| RAW DATA |
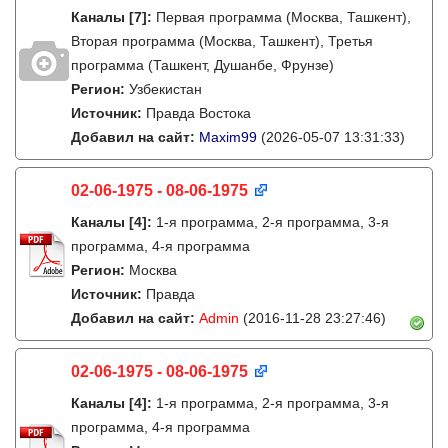
Каналы
[7]
:
Первая программа (Москва, Ташкент),
Вторая программа (Москва, Ташкент), Третья
программа (Ташкент, Душанбе, Фрунзе)
Регион:
Узбекистан
Источник:
Правда Востока
Добавил на сайт:
Maxim99
(2026-05-07 13:31:33)
02-06-1975 - 08-06-1975
Каналы
[4]
:
1-я программа, 2-я программа, 3-я
программа, 4-я программа
Регион:
Москва
Источник:
Правда
Добавил на сайт:
Admin
(2016-11-28 23:27:46)
02-06-1975 - 08-06-1975
Каналы
[4]
:
1-я программа, 2-я программа, 3-я
программа, 4-я программа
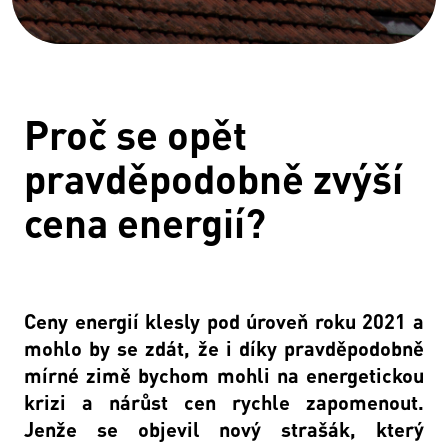
Proč se opět
pravděpodobně zvýší
cena energií?
Ceny energií klesly pod úroveň roku 2021 a
mohlo by se zdát, že i díky pravděpodobně
mírné zimě bychom mohli na energetickou
krizi a nárůst cen rychle zapomenout.
Jenže se objevil nový strašák, který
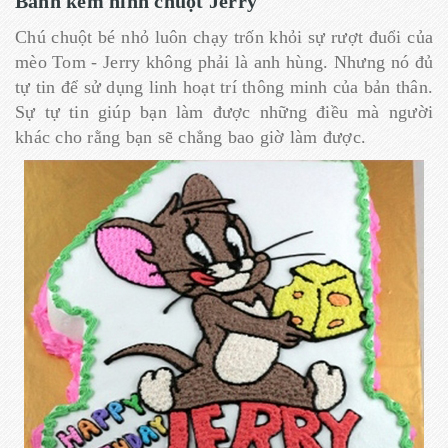
Bánh kem hình chuột Jerry
Chú chuột bé nhỏ luôn chạy trốn khỏi sự rượt đuổi của
mèo Tom - Jerry không phải là anh hùng. Nhưng nó đủ
tự tin để sử dụng linh hoạt trí thông minh của bản thân.
Sự tự tin giúp bạn làm được những điều mà người
khác cho rằng bạn sẽ chẳng bao giờ làm được.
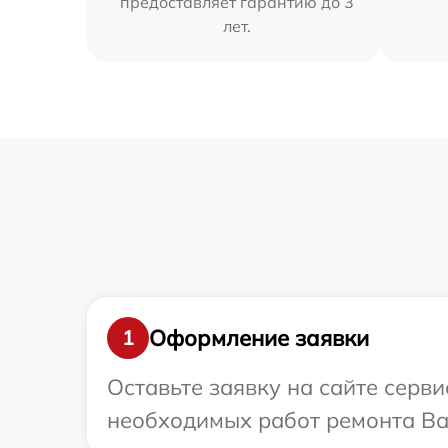
предоставляет гарантию до 3
лет.
Оформление заявки
1
Оставьте заявку на сайте серв
необходимых работ ремонта Ва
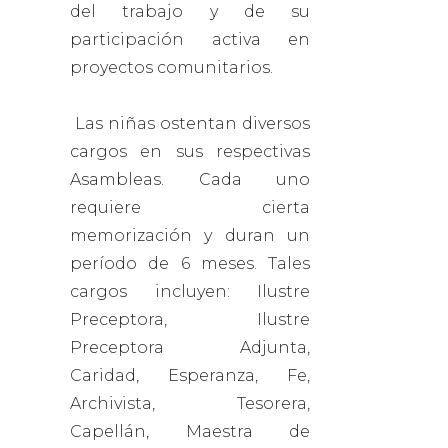
del trabajo y de su
participación activa en
proyectos comunitarios.
Las niñas ostentan diversos
cargos en sus respectivas
Asambleas. Cada uno
requiere cierta
memorización y duran un
período de 6 meses. Tales
cargos incluyen: Ilustre
Preceptora, Ilustre
Preceptora Adjunta,
Caridad, Esperanza, Fe,
Archivista, Tesorera,
Capellán, Maestra de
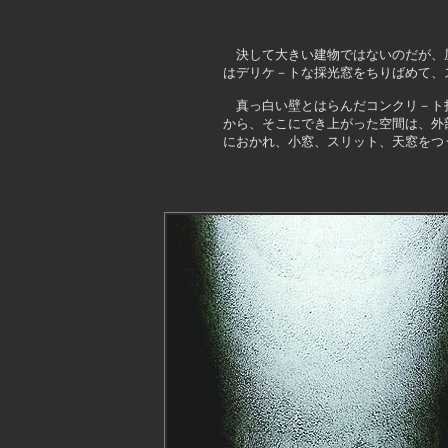
決して大きい建物ではないのだが、
はデリケ－トな採光窓をちりばめて、
　真っ白い壁とはらんだコンクリ－ト
から、そこにでき上がった空間は、外
におかれ、小窓、スリット、天窓をつ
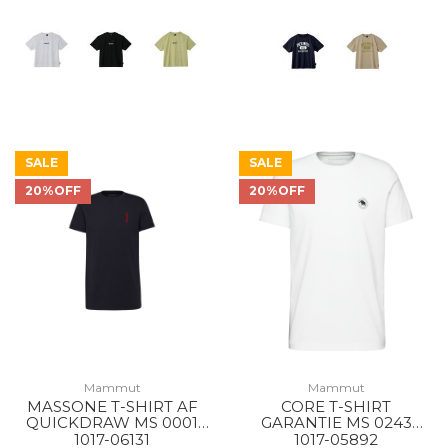
SALE
SALE
20%OFF
20%OFF
Mammut
Mammut
MASSONE T-SHIRT AF
CORE T-SHIRT
QUICKDRAW MS 0001
GARANTIE MS 0243
BLACK
WHITE
1017-06131
1017-05892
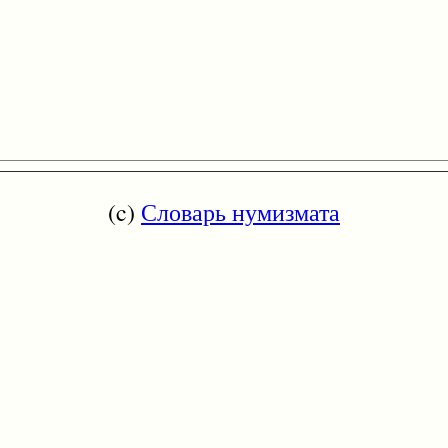
(c)
Словарь нумизмата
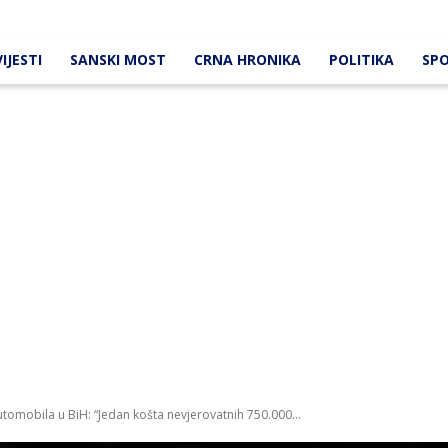
IJESTI
SANSKI MOST
CRNA HRONIKA
POLITIKA
SP
utomobila u BiH: “Jedan košta nevjerovatnih 750.000...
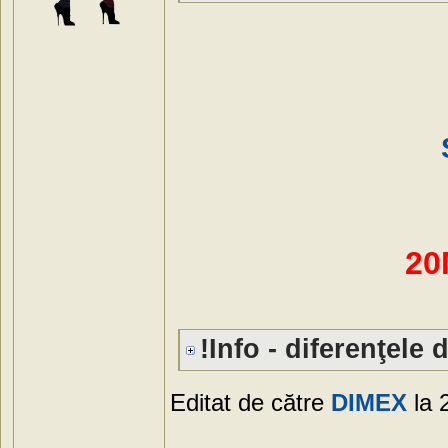
20
!Info - diferenţele d
Editat de către
DIMEX
la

| PROMPT |
All records above must be copied exactly, though the pictures they hold are to be left out.

| EXERCISE RESPONSE |
Каналы
[7]
:
Первая программа (Москва, Ташкент),
Вторая программа (Москва, Ташкент), Третья
программа (Ташкент, Душанбе, Фрунзе)
Регион:
Узбекистан
Источник:
Правда Востока
Добавил на сайт:
Maxim99
(2026-05-07 13:31:33)
02-06-1975 - 08-06-1975
Каналы
[4]
:
1-я программа, 2-я программа, 3-я
программа, 4-я программа
Регион:
Москва
Источник:
Правда
Добавил на сайт:
Admin
(2016-11-28 23:27:46)
02-06-1975 - 08-06-1975
Каналы
[4]
:
1-я программа, 2-я программа, 3-я
программа, 4-я программа
Proč se opět
pravděpodobně zvýší
cena energií?
Ceny energií klesly pod úroveň roku 2021 a
mohlo by se zdát, že i díky pravděpodobně
mírné zimě bychom mohli na energetickou
krizi a nárůst cen rychle zapomenout.
Jenže se objevil nový strašák, který
Bánh kem hình chuột Jerry
Chú chuột bé nhỏ luôn chạy trốn khỏi sự rượt đuổi của
mèo Tom - Jerry không phải là anh hùng. Nhưng nó đủ
tự tin để sử dụng linh hoạt trí thông minh của bản thân.
Sự tự tin giúp bạn làm được những điều mà người
khác cho rằng bạn sẽ chẳng bao giờ làm được.
предоставляет гарантию до 3
лет.
Оформление заявки
1
Оставьте заявку на сайте серв
необходимых работ ремонта Ва
del trabajo y de su
participación activa en
proyectos comunitarios.
Las niñas ostentan diversos
cargos en sus respectivas
Asambleas. Cada uno
requiere cierta
memorización y duran un
período de 6 meses. Tales
cargos incluyen: Ilustre
Preceptora, Ilustre
Preceptora Adjunta,
Caridad, Esperanza, Fe,
Archivista, Tesorera,
Capellán, Maestra de
決して大きい建物ではないのだが、
はデリケ－トな採光窓をちりばめて、
　真っ白い壁とはらんだコンクリ－ト
から、そこにでき上がった空間は、外
におかれ、小窓、スリット、天窓をつ
SALE
SALE
20%OFF
20%OFF
Mammut
Mammut
MASSONE T-SHIRT AF
CORE T-SHIRT
QUICKDRAW MS 0001
GARANTIE MS 0243
BLACK
WHITE
1017-06131
1017-05892
(c)
Словарь нумизмата
IJESTI
SANSKI MOST
CRNA HRONIKA
POLITIKA
SP
utomobila u BiH: “Jedan košta nevjerovatnih 750.000...
20
!Info - diferenţele d
Editat de către
DIMEX
la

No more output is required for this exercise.